Каировы живут в девятиэтажном Доме учёных, в центральном районе Степнянска. В комнатах и на кухне все сияет чистотой и порядком. Борис Фомич часто говаривает: «Нигде я так полно и так целебно не отдыхаю, как в своей собственной квартире. Вот уж не понимаю людей, которые рвутся в санаторий».
— Маша, Машенька! — входит он бодрый и счастливый на кухню. — Надеюсь, ты оценишь мой подвиг: я выстоял очередь и купил тебе сливки.
Я же знаю, как ты любишь сливки. Свежие, только из совхоза.
— Спасибо, Борис, я сейчас испеку блинчики.
— Ты молодчина, Машенька. Ради воскресенья устроим царский завтрак.
Маша приготовила тесто, а Борис Фомич продолжал начатую женой уборку квартиры. Он протирал фланелевой тряпкой полированную мебель, расставлял вазы, статуэтки и прочие предметы украшения в том единственно правильном и разумном порядке, который был подсказан его взглядом на симметрию, красоту и вкусы времени. Он был весел, даже игрив, в нем то и дело прорывалось желание запеть или на блестящем паркетном полу изобразить пируэт, но он сдерживал эти свои порывы, боясь, как бы Мария его не осмеяла.

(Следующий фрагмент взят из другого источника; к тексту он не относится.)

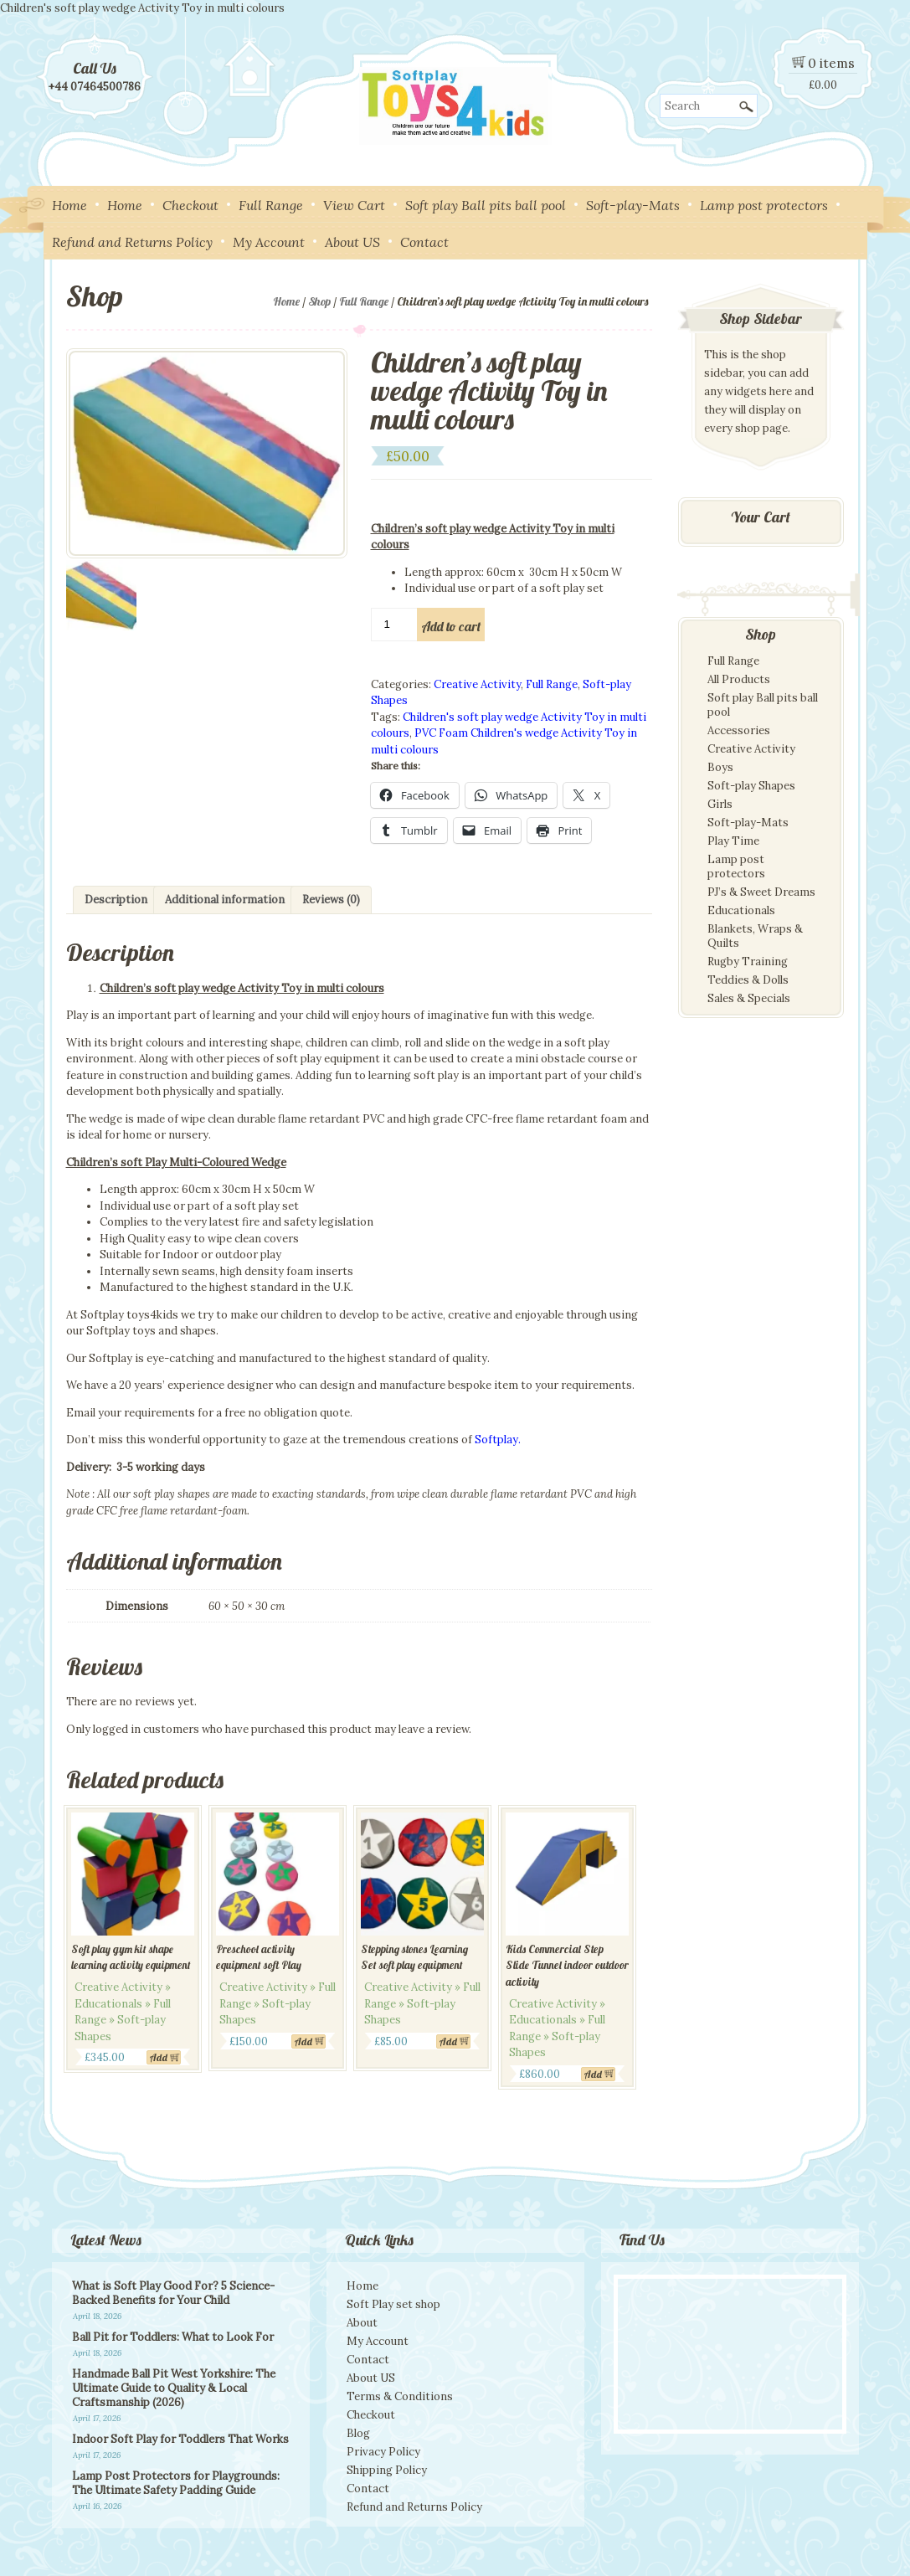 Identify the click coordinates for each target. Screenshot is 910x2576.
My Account (269, 242)
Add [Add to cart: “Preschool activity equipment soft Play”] (303, 2041)
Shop (319, 301)
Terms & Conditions (400, 2396)
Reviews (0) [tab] (331, 899)
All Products (738, 679)
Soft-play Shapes (751, 786)
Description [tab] (116, 899)
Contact (424, 242)
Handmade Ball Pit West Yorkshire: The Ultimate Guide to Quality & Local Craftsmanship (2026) (173, 2388)
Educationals (741, 910)
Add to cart (451, 626)
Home (69, 205)
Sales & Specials (748, 998)
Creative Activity (477, 684)
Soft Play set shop (393, 2304)
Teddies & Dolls (748, 980)
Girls (720, 804)
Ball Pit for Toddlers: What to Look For (173, 2337)
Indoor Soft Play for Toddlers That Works (180, 2439)
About (362, 2323)
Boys (720, 767)
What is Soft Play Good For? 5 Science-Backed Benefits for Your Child (173, 2293)
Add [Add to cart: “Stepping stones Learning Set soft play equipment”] (448, 2041)
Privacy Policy (383, 2452)
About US (352, 242)
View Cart (354, 205)
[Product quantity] (395, 624)
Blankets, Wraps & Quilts (755, 936)
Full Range (271, 205)
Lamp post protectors (764, 205)
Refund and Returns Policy (132, 242)
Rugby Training (747, 961)
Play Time (733, 841)
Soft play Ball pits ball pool (485, 205)
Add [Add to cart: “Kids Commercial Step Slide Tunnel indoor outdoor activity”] (593, 2074)
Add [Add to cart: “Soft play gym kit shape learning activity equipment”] (158, 2057)
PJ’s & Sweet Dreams (761, 892)
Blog (358, 2433)
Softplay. (498, 1439)
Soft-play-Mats (633, 205)
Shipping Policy (387, 2470)
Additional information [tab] (225, 899)
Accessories (738, 730)
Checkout (190, 205)
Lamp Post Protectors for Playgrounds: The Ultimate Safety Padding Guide (176, 2483)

Маша тоже оставалась в хорошем настроении. Она знала: скоро приедет из детсада Василек, его привезет шофер Бориса Фомича; привезет через час, через два, но мать, проникаясь все большим нетерпением, то и дело подходила к окну, провожала взглядом каждую черную «Волгу».
Василек любил коктейль; Маша только вчера в магазине «Для семьи, для дома» купила батарейную машинку для сбивания коктейля и теперь делала смесь из молока, мороженого, сиропа, опустила в кастрюльку лопасти смесителя и включила машинку. С удовольствием наблюдала, как пенится и вздымается воздушно–розовая масса.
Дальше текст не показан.